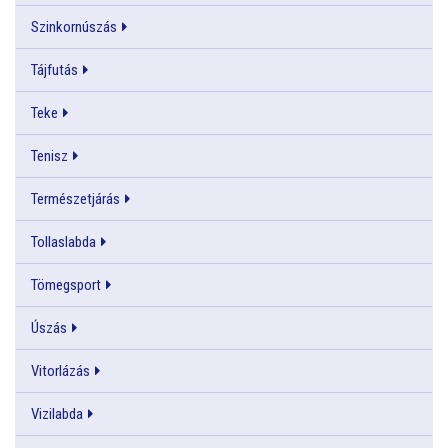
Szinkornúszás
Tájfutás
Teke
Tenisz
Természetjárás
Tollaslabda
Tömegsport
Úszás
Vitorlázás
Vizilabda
——————————
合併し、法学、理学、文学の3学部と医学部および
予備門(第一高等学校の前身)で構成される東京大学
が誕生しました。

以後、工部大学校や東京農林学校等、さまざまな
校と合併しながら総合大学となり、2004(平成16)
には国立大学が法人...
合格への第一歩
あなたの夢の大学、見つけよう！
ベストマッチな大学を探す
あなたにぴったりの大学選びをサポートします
——————————
Exercise description
For this task, write out exactly the lines of the entries above, starting at the line with "以後、工部大学校や東京農林学校等、さまざまな" and ending at the line with "あなたにぴったりの大学選びをサポートします", both included, and no others.

Exercise output
以後、工部大学校や東京農林学校等、さまざまな
校と合併しながら総合大学となり、2004(平成16)
には国立大学が法人...
合格への第一歩
あなたの夢の大学、見つけよう！
ベストマッチな大学を探す
あなたにぴったりの大学選びをサポートします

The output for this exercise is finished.